Lebih Rendah dari Tuntutan, Eks Bupati Banjarnegara Divonis 8 Tahun Penjara
Vonis yang dijatuhkan hakim kepada eks Bupati Banjarnegara Budhi Sarwono dan orang kepercayaannya, Kedy Afandi, lebih rendah dari tuntutan jaksa. Jaksa menuntut keduanya 12 tahun penjara, sedangkan vonis hanya 8 tahun.
Oleh
KRISTI DWI UTAMI
·3 menit baca
SEMARANG, KOMPAS — Eks Bupati Banjarnegara Budhi Sarwono beserta mantan orang kepercayaannya, Kedy Afandi, dijatuhi hukuman kurungan selama delapan tahun karena terbukti melakukan tindak pidana korupsi. Budhi masih meminta waktu pikir-pikir terkait vonis yang lebih rendah dari tuntutan jaksa tersebut.
Budhi bersama Kedy ditetapkan sebagai tersangka korupsi pengadaan barang dan jasa untuk proyek infrastruktur di Kabupaten Banjarnegara. Dalam sejumlah proyek yang berlangsung dari 2017-2018 itu, Budhi dan Kedy disebut telah memungut fee dan menerima kompensasi dari pelaksana proyek.
Sidang dengan agenda putusan digelar Kamis (9/6/2022) di Pengadilan Tindak Pidana Korupsi Semarang, Jateng. Budhi dan Kedy mengikuti sidang secara virtual karena sedang ditahan di Jakarta.
Dalam sidang tersebut, Hakim Ketua Rochmad menyatakan keduanya terbukti secara sah dan meyakinkan melakukan tidak pidana korupsi secara bersama-sama. Keduanya melanggar Pasal 12 i Undang-Undang RI Nomor 20 Tahun 2001 tentang Pemberantasan Tindak Pidana Korupsi.
”Menjatuhkan pidana (kurungan) terhadap terdakwa satu Budi Sarwono dan terdakwa kedua Kedy Afandi, masing-masing selama 8 tahun dan denda masing-masing Rp 700 juta. Apabila denda tidak dibayar, (hukuman) ditambah (dengan) kurungan masing-masing enam bulan,” kata Rochmad.
Hakim anggota Lujianto mengatakan, ada hal-hal yang memberatkan dan meringankan kedua terdakwa. Hal yang memberatkan, antara lain terdakwa satu sebagai kepala daerah tidak mendukung program pemerintah dalam mewujudkan pemerintahan yang bersih dari korupsi, kolusi, dan nepotisme. Terdakwa satu juga tidak mengakui perbuatannya.

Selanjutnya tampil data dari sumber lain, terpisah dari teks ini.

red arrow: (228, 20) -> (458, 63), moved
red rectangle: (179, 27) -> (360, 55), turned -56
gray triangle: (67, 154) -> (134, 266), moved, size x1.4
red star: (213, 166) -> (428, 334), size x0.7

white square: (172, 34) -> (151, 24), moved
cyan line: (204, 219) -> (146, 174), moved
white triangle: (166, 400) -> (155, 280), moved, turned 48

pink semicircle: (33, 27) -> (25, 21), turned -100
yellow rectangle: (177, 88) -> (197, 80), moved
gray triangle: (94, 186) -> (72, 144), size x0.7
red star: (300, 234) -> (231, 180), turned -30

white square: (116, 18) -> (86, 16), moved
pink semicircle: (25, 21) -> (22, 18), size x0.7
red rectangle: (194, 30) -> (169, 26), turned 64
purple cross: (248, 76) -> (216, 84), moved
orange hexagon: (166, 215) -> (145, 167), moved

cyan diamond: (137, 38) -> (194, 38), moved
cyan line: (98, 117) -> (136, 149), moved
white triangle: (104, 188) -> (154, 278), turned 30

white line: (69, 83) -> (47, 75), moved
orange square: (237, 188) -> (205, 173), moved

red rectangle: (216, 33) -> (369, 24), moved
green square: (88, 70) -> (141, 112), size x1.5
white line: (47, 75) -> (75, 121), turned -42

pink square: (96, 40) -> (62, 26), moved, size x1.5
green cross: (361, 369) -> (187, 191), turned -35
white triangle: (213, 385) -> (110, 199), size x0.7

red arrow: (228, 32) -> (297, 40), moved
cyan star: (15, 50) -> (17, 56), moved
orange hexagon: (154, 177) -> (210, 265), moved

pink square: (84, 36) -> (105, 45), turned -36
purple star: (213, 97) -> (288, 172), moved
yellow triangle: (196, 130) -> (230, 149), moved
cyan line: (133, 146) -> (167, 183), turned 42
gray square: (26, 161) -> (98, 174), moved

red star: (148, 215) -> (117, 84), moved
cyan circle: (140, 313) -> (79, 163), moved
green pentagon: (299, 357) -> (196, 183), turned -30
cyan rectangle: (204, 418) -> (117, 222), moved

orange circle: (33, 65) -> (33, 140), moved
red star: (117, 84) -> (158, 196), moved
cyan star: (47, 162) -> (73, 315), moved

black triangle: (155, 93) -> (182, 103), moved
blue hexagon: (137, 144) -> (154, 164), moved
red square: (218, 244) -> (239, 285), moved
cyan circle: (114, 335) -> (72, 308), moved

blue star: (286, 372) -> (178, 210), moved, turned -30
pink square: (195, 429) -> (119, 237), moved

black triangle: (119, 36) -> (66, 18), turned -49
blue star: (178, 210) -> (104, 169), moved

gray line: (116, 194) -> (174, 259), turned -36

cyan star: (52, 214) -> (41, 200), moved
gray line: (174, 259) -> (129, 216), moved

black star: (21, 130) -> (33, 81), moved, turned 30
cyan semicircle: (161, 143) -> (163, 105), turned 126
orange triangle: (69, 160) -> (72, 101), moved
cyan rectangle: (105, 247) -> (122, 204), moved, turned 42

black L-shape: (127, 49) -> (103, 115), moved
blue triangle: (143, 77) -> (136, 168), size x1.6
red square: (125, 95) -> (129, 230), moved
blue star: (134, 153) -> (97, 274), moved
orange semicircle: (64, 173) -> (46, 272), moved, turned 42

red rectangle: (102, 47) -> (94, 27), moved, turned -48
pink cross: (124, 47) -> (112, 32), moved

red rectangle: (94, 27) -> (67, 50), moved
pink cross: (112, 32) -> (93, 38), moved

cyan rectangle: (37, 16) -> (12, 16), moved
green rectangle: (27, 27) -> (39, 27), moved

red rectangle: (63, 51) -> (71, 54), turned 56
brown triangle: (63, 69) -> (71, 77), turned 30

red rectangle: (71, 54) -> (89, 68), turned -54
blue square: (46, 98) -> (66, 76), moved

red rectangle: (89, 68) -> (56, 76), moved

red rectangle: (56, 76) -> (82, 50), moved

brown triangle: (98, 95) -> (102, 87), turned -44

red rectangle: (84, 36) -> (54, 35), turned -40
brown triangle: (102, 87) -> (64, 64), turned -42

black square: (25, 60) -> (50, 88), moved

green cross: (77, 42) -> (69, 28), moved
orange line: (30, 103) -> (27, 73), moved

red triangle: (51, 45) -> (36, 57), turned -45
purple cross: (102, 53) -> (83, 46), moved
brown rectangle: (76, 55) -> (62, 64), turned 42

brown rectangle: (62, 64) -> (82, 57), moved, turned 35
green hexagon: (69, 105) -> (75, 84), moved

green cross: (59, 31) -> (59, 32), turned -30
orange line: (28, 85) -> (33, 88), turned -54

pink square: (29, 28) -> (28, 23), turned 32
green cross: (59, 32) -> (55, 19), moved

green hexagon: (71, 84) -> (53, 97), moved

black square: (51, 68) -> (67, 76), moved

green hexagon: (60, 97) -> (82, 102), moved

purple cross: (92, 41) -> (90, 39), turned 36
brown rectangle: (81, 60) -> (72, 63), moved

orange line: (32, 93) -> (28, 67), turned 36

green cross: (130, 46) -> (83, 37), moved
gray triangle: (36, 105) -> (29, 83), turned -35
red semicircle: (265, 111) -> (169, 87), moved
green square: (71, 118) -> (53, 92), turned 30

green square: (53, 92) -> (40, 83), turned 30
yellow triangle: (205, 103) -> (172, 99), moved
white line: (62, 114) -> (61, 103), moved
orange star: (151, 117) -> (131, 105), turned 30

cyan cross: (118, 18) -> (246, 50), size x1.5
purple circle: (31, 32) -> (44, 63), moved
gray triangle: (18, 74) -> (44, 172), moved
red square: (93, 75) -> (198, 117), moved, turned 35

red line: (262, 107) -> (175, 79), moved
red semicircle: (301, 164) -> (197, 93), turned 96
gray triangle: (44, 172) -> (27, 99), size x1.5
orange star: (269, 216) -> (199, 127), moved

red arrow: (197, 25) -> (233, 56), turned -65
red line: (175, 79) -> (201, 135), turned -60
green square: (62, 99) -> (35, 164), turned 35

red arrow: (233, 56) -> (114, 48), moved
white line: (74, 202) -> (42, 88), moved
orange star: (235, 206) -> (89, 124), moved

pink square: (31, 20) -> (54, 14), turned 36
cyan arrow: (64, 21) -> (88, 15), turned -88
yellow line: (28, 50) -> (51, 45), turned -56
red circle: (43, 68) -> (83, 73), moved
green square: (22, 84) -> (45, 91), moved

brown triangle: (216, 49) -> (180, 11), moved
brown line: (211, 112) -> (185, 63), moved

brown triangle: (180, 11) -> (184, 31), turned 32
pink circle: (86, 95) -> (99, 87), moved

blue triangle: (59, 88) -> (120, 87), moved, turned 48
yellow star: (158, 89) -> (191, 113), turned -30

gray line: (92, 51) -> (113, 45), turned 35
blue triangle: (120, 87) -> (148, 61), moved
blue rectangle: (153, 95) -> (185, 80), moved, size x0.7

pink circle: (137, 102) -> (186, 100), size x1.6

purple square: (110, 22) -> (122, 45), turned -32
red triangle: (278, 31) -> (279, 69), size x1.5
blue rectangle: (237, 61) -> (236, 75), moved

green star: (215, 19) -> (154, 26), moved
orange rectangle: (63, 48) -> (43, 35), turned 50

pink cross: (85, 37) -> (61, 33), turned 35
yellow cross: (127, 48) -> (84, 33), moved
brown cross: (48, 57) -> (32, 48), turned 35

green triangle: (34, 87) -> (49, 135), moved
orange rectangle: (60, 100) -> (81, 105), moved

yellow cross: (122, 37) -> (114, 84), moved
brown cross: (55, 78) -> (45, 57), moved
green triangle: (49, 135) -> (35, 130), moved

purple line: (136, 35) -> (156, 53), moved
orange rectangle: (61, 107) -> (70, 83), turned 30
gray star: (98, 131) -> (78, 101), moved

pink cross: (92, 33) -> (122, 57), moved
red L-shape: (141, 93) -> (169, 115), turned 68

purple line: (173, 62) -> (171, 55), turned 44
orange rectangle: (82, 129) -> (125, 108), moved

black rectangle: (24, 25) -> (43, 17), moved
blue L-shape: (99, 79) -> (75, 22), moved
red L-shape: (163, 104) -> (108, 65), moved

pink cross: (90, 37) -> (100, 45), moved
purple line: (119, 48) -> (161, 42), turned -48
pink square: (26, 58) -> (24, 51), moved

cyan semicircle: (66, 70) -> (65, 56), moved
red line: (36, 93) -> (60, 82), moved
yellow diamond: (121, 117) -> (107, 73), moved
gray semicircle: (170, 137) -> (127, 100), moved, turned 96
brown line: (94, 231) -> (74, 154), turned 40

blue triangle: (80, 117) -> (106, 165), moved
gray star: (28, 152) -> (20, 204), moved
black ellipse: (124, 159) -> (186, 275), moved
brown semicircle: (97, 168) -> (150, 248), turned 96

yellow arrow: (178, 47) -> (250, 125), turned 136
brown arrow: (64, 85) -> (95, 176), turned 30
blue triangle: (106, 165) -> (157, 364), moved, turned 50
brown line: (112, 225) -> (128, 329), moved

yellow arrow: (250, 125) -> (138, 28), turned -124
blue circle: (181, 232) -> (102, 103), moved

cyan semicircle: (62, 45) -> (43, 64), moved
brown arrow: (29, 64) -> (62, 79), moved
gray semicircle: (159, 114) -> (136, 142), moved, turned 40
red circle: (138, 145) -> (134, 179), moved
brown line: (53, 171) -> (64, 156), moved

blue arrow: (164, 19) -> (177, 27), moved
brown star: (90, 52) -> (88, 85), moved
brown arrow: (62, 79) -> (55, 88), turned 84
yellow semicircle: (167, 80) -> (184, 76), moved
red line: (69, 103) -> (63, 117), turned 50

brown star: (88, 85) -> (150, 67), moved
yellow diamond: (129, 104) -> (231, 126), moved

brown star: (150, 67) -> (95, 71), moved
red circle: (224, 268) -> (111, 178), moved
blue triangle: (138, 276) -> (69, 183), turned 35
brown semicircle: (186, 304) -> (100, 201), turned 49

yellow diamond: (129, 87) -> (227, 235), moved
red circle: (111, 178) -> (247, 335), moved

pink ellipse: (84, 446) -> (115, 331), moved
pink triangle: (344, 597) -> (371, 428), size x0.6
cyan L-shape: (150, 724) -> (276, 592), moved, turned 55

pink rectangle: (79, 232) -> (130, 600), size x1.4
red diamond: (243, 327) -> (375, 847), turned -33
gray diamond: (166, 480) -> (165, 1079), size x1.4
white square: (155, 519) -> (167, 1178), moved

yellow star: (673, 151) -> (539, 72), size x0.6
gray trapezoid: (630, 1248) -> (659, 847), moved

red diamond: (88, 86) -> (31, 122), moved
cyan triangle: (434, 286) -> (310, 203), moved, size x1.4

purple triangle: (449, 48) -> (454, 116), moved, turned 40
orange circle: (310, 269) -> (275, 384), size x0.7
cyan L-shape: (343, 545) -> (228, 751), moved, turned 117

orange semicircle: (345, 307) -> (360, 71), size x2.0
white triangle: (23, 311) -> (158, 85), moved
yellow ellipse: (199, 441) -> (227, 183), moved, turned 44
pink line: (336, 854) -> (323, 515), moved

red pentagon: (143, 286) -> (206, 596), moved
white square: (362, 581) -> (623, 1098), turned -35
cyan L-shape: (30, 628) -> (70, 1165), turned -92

”Keadaan yang meringankan, para terdakwa berlaku sopan selama persidangan dan kooperatif dalam menjalani proses peradilan. Selain itu, para terdakwa juga memiliki tanggungan keluarga,” ucap Lujianto.
Setelah vonis dibacakan, hakim memberikan tiga pilihan kepada para terdakwa maupun jaksa penuntut umum, yakni menerima, banding, dan pikir-pikir. Budhi yang langsung berkoordinasi dengan tim kuasa hukumnya menyatakan masih akan memikirkan vonis tersebut. ”Kami meminta waktu untuk pikir-pikir,” kata salah satu kuasa hukum Budhi.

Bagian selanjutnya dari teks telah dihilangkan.